- **DIRECTIONS FOR THIS TASK**: The data below should be copied out exactly, with its pictures omitted.

EXTRACTED MATERIAL section start

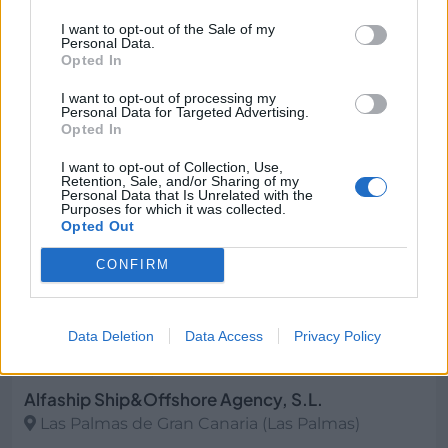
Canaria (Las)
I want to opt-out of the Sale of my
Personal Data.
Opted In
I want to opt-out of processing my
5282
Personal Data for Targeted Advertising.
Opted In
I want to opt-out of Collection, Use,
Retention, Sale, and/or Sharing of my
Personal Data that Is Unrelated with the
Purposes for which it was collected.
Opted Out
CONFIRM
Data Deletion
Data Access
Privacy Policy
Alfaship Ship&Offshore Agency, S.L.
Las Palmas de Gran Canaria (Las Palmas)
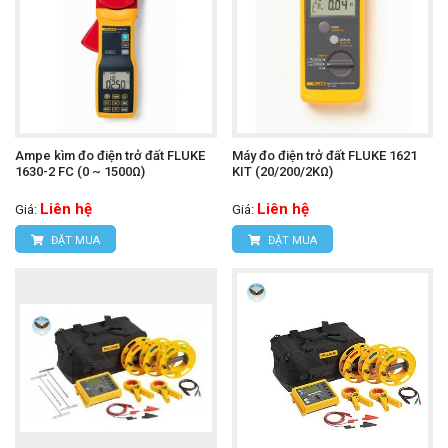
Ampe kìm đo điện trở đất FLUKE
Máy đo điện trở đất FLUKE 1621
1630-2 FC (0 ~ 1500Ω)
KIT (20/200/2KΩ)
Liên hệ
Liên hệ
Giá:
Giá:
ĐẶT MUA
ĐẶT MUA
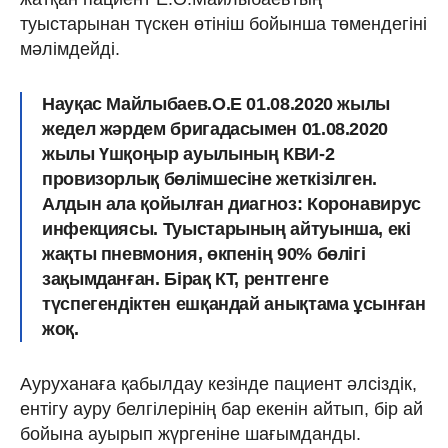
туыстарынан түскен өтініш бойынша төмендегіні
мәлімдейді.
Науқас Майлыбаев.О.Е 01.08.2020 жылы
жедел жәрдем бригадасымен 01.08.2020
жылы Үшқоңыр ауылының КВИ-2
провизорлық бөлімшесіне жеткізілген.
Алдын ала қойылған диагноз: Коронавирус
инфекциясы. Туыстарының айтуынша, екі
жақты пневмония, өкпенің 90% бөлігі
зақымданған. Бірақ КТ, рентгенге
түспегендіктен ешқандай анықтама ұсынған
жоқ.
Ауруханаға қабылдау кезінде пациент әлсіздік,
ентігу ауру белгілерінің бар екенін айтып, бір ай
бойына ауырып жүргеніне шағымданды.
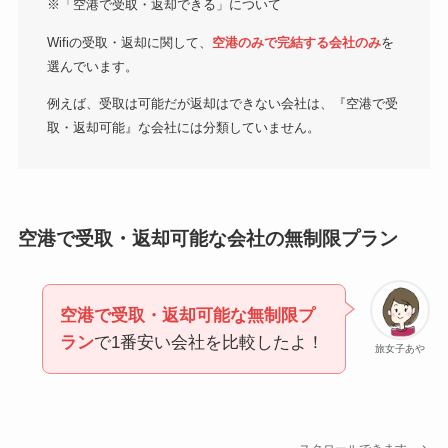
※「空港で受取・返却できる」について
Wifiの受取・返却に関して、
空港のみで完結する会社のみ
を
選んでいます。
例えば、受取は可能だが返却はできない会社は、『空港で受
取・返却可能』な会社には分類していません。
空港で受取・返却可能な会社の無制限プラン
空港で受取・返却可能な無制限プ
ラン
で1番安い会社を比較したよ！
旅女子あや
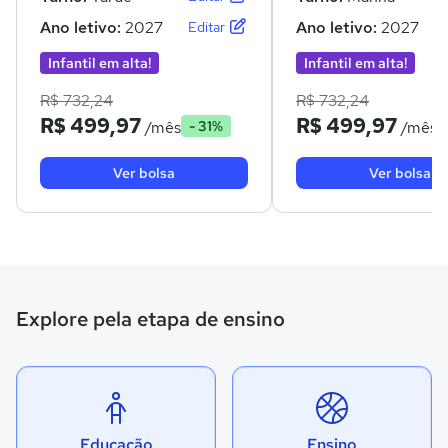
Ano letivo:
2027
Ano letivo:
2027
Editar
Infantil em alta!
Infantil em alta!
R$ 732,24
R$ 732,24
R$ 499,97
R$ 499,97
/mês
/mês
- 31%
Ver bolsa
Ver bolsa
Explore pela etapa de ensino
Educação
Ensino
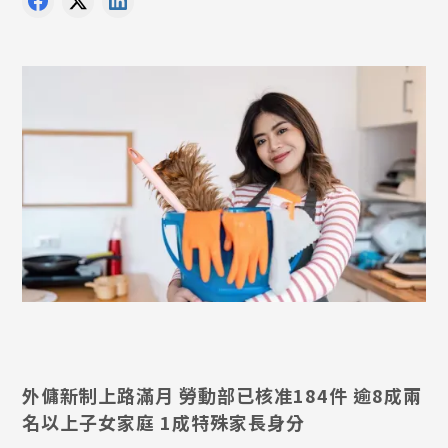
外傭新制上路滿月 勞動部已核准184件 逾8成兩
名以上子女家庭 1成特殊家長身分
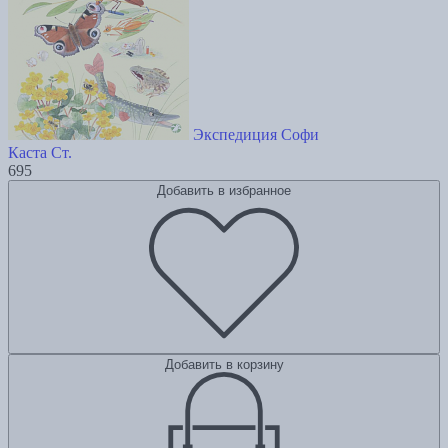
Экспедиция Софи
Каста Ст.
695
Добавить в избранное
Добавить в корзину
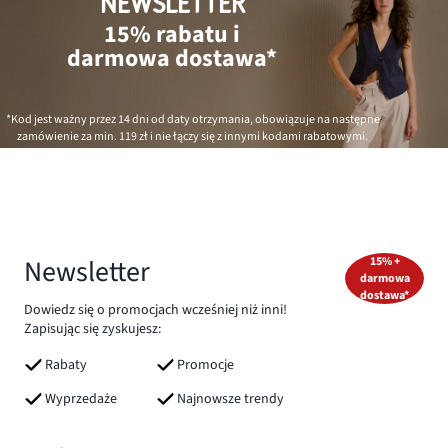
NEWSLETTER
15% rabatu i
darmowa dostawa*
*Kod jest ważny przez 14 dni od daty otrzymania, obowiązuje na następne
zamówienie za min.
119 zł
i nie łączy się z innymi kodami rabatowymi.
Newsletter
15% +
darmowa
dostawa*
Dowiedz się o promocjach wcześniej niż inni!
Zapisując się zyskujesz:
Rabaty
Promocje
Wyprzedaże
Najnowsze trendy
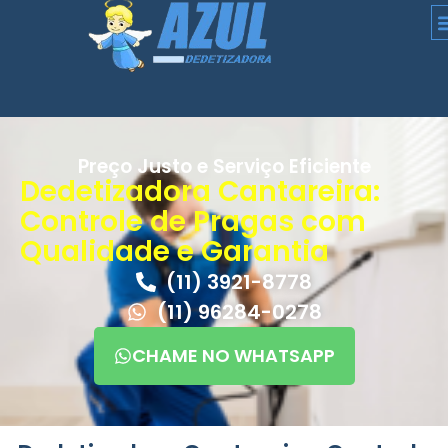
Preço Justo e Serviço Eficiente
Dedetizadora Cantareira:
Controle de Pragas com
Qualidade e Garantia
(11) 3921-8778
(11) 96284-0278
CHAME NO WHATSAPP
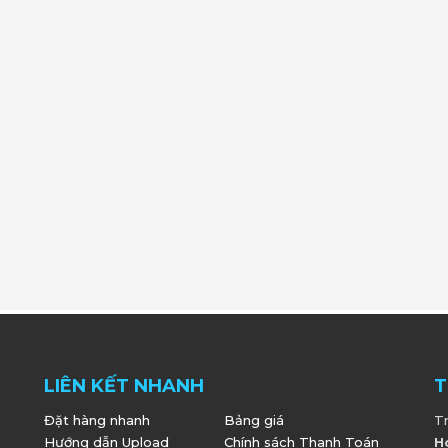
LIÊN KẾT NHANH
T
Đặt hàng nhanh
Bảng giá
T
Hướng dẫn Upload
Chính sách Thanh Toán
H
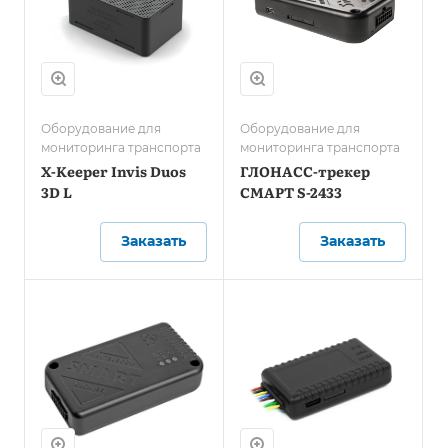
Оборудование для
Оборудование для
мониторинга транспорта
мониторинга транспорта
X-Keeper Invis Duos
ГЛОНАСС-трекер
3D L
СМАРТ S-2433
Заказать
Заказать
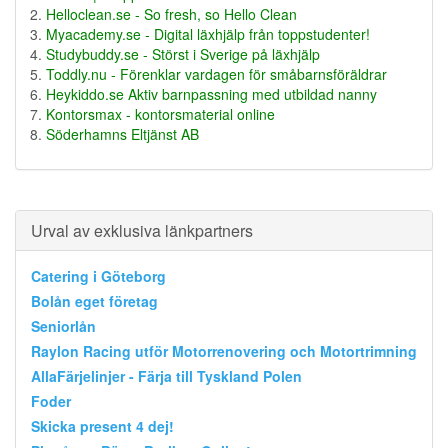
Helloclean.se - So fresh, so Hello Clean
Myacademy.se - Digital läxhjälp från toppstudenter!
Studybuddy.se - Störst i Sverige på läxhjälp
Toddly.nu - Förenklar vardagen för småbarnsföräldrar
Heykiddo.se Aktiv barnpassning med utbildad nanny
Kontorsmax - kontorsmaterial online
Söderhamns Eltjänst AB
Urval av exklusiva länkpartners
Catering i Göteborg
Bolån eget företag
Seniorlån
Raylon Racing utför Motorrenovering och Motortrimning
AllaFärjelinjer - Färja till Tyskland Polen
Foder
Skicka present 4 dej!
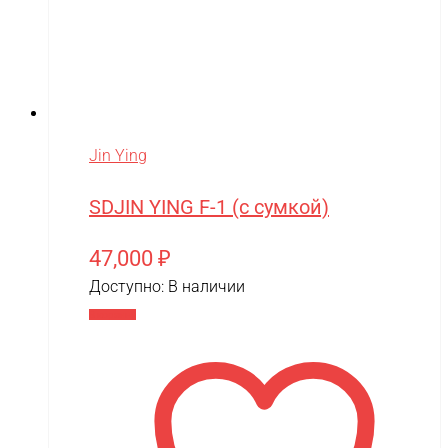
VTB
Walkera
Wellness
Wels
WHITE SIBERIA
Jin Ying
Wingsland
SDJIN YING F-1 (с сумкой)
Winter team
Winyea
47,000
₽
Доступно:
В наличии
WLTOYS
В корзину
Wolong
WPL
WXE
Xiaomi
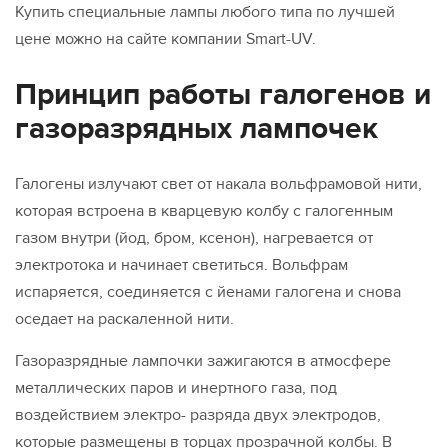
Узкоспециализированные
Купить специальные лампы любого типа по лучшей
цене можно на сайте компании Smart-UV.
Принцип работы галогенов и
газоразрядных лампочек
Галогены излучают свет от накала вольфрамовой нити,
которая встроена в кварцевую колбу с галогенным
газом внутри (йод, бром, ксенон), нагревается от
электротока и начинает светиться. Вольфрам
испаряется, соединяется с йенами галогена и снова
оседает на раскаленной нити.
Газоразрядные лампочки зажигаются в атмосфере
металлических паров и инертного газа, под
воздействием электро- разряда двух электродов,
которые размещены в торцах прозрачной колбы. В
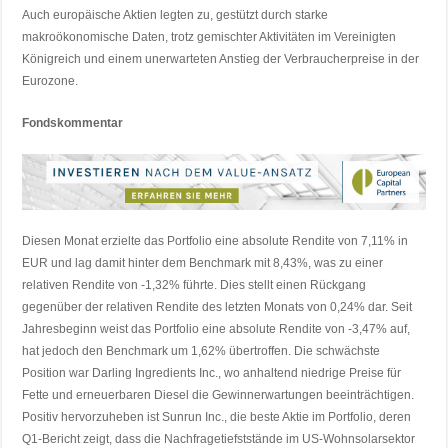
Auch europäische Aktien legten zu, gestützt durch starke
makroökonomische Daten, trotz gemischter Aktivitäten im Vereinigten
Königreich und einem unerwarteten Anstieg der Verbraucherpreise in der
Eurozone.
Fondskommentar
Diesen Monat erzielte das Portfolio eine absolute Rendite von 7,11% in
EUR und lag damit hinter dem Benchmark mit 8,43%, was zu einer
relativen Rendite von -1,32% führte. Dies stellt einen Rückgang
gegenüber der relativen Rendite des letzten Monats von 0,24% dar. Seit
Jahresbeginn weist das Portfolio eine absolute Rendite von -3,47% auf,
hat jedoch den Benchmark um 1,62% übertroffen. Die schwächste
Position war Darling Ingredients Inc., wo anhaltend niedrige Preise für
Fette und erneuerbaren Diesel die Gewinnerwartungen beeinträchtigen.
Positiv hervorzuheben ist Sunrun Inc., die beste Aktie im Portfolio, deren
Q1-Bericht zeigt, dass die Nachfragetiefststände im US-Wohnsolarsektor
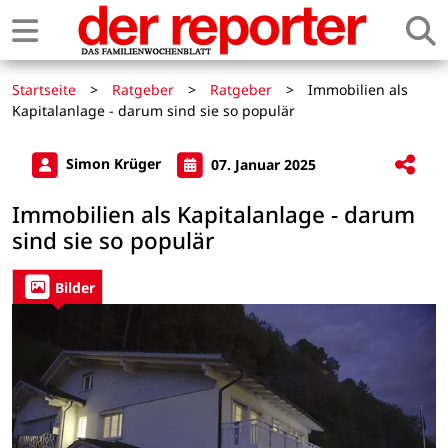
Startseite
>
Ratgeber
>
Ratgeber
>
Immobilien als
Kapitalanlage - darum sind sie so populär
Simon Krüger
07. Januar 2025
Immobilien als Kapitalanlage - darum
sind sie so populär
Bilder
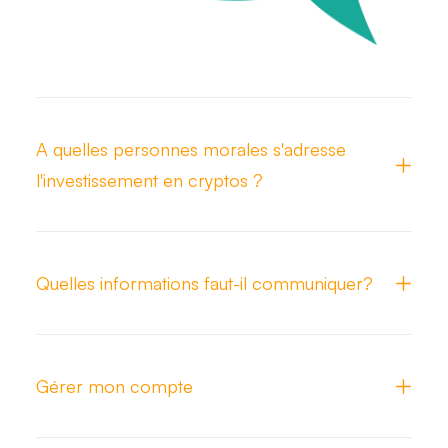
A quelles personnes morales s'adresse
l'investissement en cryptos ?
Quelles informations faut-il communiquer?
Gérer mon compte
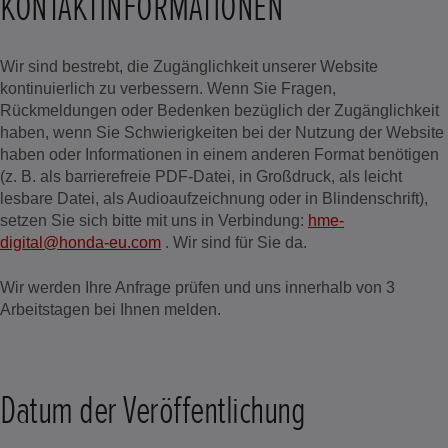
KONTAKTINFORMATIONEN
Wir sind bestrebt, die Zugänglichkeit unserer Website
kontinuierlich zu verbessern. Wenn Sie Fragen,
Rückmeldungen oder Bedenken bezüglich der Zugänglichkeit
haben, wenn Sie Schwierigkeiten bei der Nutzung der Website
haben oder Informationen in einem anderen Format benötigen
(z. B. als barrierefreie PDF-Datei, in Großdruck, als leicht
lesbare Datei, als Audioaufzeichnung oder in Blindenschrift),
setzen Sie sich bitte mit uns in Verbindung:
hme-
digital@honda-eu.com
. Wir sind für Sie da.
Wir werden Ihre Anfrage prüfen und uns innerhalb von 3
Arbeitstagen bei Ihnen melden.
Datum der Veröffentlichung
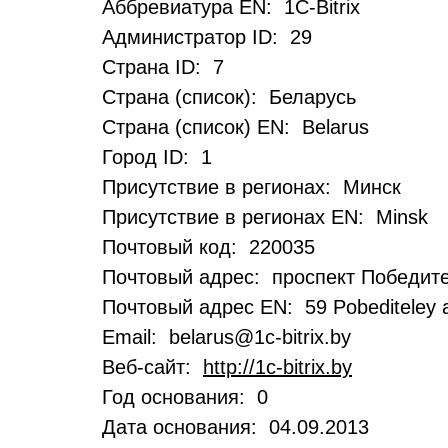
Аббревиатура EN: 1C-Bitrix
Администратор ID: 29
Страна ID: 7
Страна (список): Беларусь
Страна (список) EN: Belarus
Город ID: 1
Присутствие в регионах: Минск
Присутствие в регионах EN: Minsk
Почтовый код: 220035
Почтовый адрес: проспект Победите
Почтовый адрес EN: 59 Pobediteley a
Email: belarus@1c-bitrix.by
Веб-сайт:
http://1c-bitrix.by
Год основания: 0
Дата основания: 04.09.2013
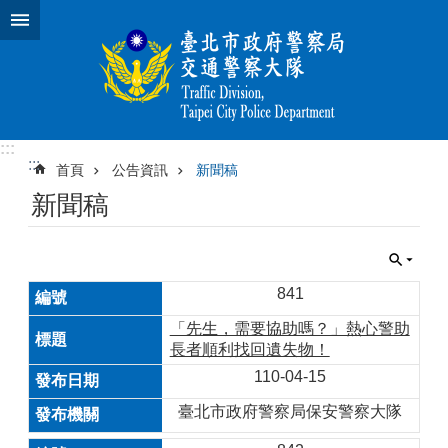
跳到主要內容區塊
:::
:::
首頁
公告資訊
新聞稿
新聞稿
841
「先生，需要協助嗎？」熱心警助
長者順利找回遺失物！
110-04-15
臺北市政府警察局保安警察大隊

EXTRACTED MATERIAL section end

- **OUTPUT**:
Canaria (Las)
I want to opt-out of the Sale of my
Personal Data.
Opted In
I want to opt-out of processing my
5282
Personal Data for Targeted Advertising.
Opted In
I want to opt-out of Collection, Use,
Retention, Sale, and/or Sharing of my
Personal Data that Is Unrelated with the
Purposes for which it was collected.
Opted Out
CONFIRM
Data Deletion
Data Access
Privacy Policy
Alfaship Ship&Offshore Agency, S.L.
Las Palmas de Gran Canaria (Las Palmas)
Ampe kìm đo điện trở đất FLUKE
Máy đo điện trở đất FLUKE 1621
1630-2 FC (0 ~ 1500Ω)
KIT (20/200/2KΩ)
Liên hệ
Liên hệ
Giá:
Giá:
ĐẶT MUA
ĐẶT MUA
туыстарынан түскен өтініш бойынша төмендегіні
мәлімдейді.
Науқас Майлыбаев.О.Е 01.08.2020 жылы
жедел жәрдем бригадасымен 01.08.2020
жылы Үшқоңыр ауылының КВИ-2
провизорлық бөлімшесіне жеткізілген.
Алдын ала қойылған диагноз: Коронавирус
инфекциясы. Туыстарының айтуынша, екі
жақты пневмония, өкпенің 90% бөлігі
зақымданған. Бірақ КТ, рентгенге
түспегендіктен ешқандай анықтама ұсынған
жоқ.
Ауруханаға қабылдау кезінде пациент әлсіздік,
ентігу ауру белгілерінің бар екенін айтып, бір ай
бойына ауырып жүргеніне шағымданды.
※「空港で受取・返却できる」について
Wifiの受取・返却に関して、
空港のみで完結する会社のみ
を
選んでいます。
例えば、受取は可能だが返却はできない会社は、『空港で受
取・返却可能』な会社には分類していません。
空港で受取・返却可能な会社の無制限プラン
空港で受取・返却可能な無制限プ
ラン
で1番安い会社を比較したよ！
旅女子あや
Ano letivo:
2027
Ano letivo:
2027
Editar
Infantil em alta!
Infantil em alta!
R$ 732,24
R$ 732,24
R$ 499,97
R$ 499,97
/mês
/mês
- 31%
Ver bolsa
Ver bolsa
Explore pela etapa de ensino
Educação
Ensino
外傭新制上路滿月 勞動部已核准184件 逾8成兩
名以上子女家庭 1成特殊家長身分
Экспедиция Софи
Каста Ст.
695
Добавить в избранное
Добавить в корзину
NEWSLETTER
15% rabatu i
darmowa dostawa*
*Kod jest ważny przez 14 dni od daty otrzymania, obowiązuje na następne
zamówienie za min.
119 zł
i nie łączy się z innymi kodami rabatowymi.
Newsletter
15% +
darmowa
dostawa*
Dowiedz się o promocjach wcześniej niż inni!
Zapisując się zyskujesz:
Rabaty
Promocje
Wyprzedaże
Najnowsze trendy
Preço Justo e Serviço Eficiente
Dedetizadora Cantareira:
Controle de Pragas com
Qualidade e Garantia
(11) 3921-8778
(11) 96284-0278
CHAME NO WHATSAPP
LIÊN KẾT NHANH
T
Đặt hàng nhanh
Bảng giá
T
Hướng dẫn Upload
Chính sách Thanh Toán
H
Оборудование для
Оборудование для
мониторинга транспорта
мониторинга транспорта
X-Keeper Invis Duos
ГЛОНАСС-трекер
3D L
СМАРТ S-2433
Заказать
Заказать
Helloclean.se - So fresh, so Hello Clean
Myacademy.se - Digital läxhjälp från toppstudenter!
Studybuddy.se - Störst i Sverige på läxhjälp
Toddly.nu - Förenklar vardagen för småbarnsföräldrar
Heykiddo.se Aktiv barnpassning med utbildad nanny
Kontorsmax - kontorsmaterial online
Söderhamns Eltjänst AB
Urval av exklusiva länkpartners
Catering i Göteborg
Bolån eget företag
Seniorlån
Raylon Racing utför Motorrenovering och Motortrimning
AllaFärjelinjer - Färja till Tyskland Polen
Foder
Skicka present 4 dej!
VTB
Walkera
Wellness
Wels
WHITE SIBERIA
Jin Ying
Wingsland
SDJIN YING F-1 (с сумкой)
Winter team
Winyea
47,000
₽
Доступно:
В наличии
WLTOYS
В корзину
Wolong
WPL
WXE
Xiaomi
Узкоспециализированные
Купить специальные лампы любого типа по лучшей
цене можно на сайте компании Smart-UV.
Принцип работы галогенов и
газоразрядных лампочек
Галогены излучают свет от накала вольфрамовой нити,
которая встроена в кварцевую колбу с галогенным
газом внутри (йод, бром, ксенон), нагревается от
электротока и начинает светиться. Вольфрам
испаряется, соединяется с йенами галогена и снова
оседает на раскаленной нити.
Газоразрядные лампочки зажигаются в атмосфере
металлических паров и инертного газа, под
воздействием электро- разряда двух электродов,
которые размещены в торцах прозрачной колбы. В
Auch europäische Aktien legten zu, gestützt durch starke
makroökonomische Daten, trotz gemischter Aktivitäten im Vereinigten
Königreich und einem unerwarteten Anstieg der Verbraucherpreise in der
Eurozone.
Fondskommentar
Diesen Monat erzielte das Portfolio eine absolute Rendite von 7,11% in
EUR und lag damit hinter dem Benchmark mit 8,43%, was zu einer
relativen Rendite von -1,32% führte. Dies stellt einen Rückgang
gegenüber der relativen Rendite des letzten Monats von 0,24% dar. Seit
Jahresbeginn weist das Portfolio eine absolute Rendite von -3,47% auf,
hat jedoch den Benchmark um 1,62% übertroffen. Die schwächste
Position war Darling Ingredients Inc., wo anhaltend niedrige Preise für
Fette und erneuerbaren Diesel die Gewinnerwartungen beeinträchtigen.
Positiv hervorzuheben ist Sunrun Inc., die beste Aktie im Portfolio, deren
Q1-Bericht zeigt, dass die Nachfragetiefststände im US-Wohnsolarsektor
Startseite
>
Ratgeber
>
Ratgeber
>
Immobilien als
Kapitalanlage - darum sind sie so populär
Simon Krüger
07. Januar 2025
Immobilien als Kapitalanlage - darum
sind sie so populär
Bilder
A quelles personnes morales s'adresse
l'investissement en cryptos ?
Quelles informations faut-il communiquer?
Gérer mon compte
KONTAKTINFORMATIONEN
Wir sind bestrebt, die Zugänglichkeit unserer Website
kontinuierlich zu verbessern. Wenn Sie Fragen,
Rückmeldungen oder Bedenken bezüglich der Zugänglichkeit
haben, wenn Sie Schwierigkeiten bei der Nutzung der Website
haben oder Informationen in einem anderen Format benötigen
(z. B. als barrierefreie PDF-Datei, in Großdruck, als leicht
lesbare Datei, als Audioaufzeichnung oder in Blindenschrift),
setzen Sie sich bitte mit uns in Verbindung:
hme-
digital@honda-eu.com
. Wir sind für Sie da.
Wir werden Ihre Anfrage prüfen und uns innerhalb von 3
Arbeitstagen bei Ihnen melden.
Datum der Veröffentlichung
Аббревиатура EN: 1C-Bitrix
Администратор ID: 29
Страна ID: 7
Страна (список): Беларусь
Страна (список) EN: Belarus
Город ID: 1
Присутствие в регионах: Минск
Присутствие в регионах EN: Minsk
Почтовый код: 220035
Почтовый адрес: проспект Победите
Почтовый адрес EN: 59 Pobediteley a
Email: belarus@1c-bitrix.by
Веб-сайт:
http://1c-bitrix.by
Год основания: 0
Дата основания: 04.09.2013
跳到主要內容區塊
:::
:::
首頁
公告資訊
新聞稿
新聞稿
841
「先生，需要協助嗎？」熱心警助
長者順利找回遺失物！
110-04-15
臺北市政府警察局保安警察大隊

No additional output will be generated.